Along-tract-analysis
For CST fibers extracted using the JHU-WM ROI seed-based approach described earlier, we computed the mean tract length across subjects based on C, I, IE, or II categories. Then, using the mean tract length, we resampled the x, y, and z coordinates of each fiber to have the standard mean length using spline interpolation and decimation. FA and MD were extracted from the associated diffusion maps at the resampled positions and normalized to the mean FA and MD (respectively) of the contralesional hemisphere for each patient. The minimum Euclidean distance between the CST fiber voxels on the ipsilesional hemisphere and the lesion volume boundary was determined. The lesion volume was flipped onto the contralesional hemisphere and used for comparison of tract diffusion behavior as a within-subject control hemisphere.
Results
In all patients, the affected tissue was manually segmented by outlining regions of hyperintensity on T2-weighted images and reviewed by a neurosurgeon. Fig 1 shows example segmentations of the lesion volume overlaid on axial T2-weighted images from two patients (Fig 1A: Grade 4 Glioblastoma; Fig 1B: Grade 2 Diffuse Astrocytoma).

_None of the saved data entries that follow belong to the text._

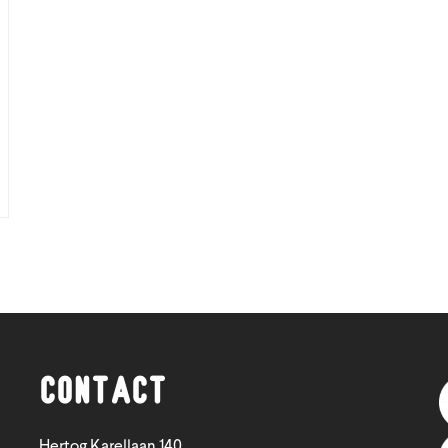
Contact
Hertog Karellaan 140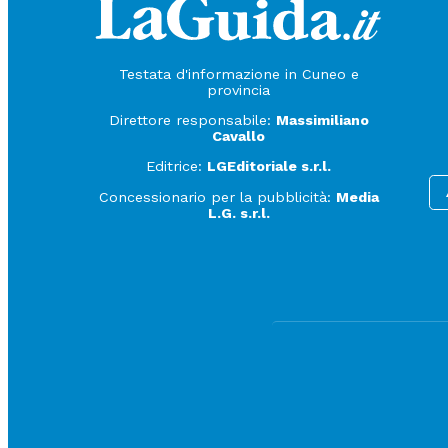
Testata d'informazione in Cuneo e
provincia
Direttore responsabile:
Massimiliano
Cavallo
Editrice:
LGEditoriale s.r.l.
Concessionario per la pubblicità:
Media
L.G. s.r.l.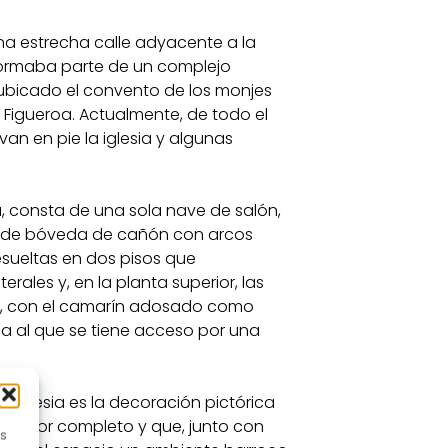
una estrecha calle adyacente a la
Formaba parte de un complejo
ubicado el convento de los monjes
a Figueroa. Actualmente, de todo el
van en pie la iglesia y algunas
tica, consta de una sola nave de salón,
a de bóveda de cañón con arcos
esueltas en dos pisos que
terales y, en la planta superior, las
ana, con el camarín adosado como
ia al que se tiene acceso por una
 iglesia es la decoración pictórica
casi por completo y que, junto con
es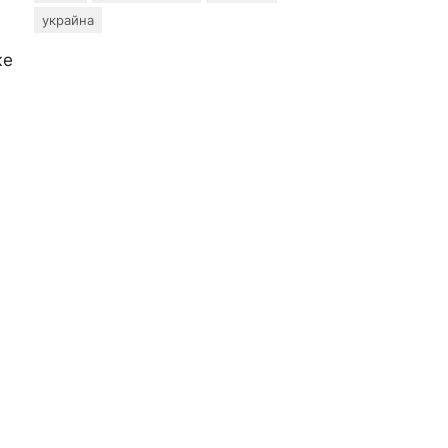
украйна
же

Averaged hemispheric tract-based diffusion coefficients were analyzed between the ipsilesional and contralesional hemispheres. Fig 2A1-4 compares the diffusion coefficient distributions (AD, RD, MD, and FA) between the ipsilesional and contralesional hemispheres for a representative case (red identifies ipsilesional and gray indicates contralesional; the solid line demarcates the median). A shift function, which computes 95% confidence intervals for the difference in decile offsets to compare overall shape differences between the distributions, was utilized. Negative and positive offsets from 0, with confidence interval boundaries that do not intersect 0, indicate decile locations between the distributions that are statistically significantly different. Fig 2B1-4 shows that boot-strapped derivations of confidence interval boundaries for each subtracted distribution decile in Fig 2A1-4, show that all four diffusion coefficients differ between the hemispheres. Furthermore, the shift function results obtained from a single case (Fig 2A&2B), were representative of the population under study (Fig 2C). Finally, in Fig 2D, statistical analysis (Wilcoxon rank-sum test) of downsampled (by a factor of 50) tract-based diffusion coefficient distributions replicated the shift function analysis: the ipsilesional hemisphere exhibited higher MD (Z = 8.97, p = 3.1e-19), higher AD (Z = 6.06, p = 1.3e-9), higher RD (Z = 18.33, z = 5.03–75) and lower FA (Z = -12.24, p = 1.8e-34) compared to the contralesional hemisphere.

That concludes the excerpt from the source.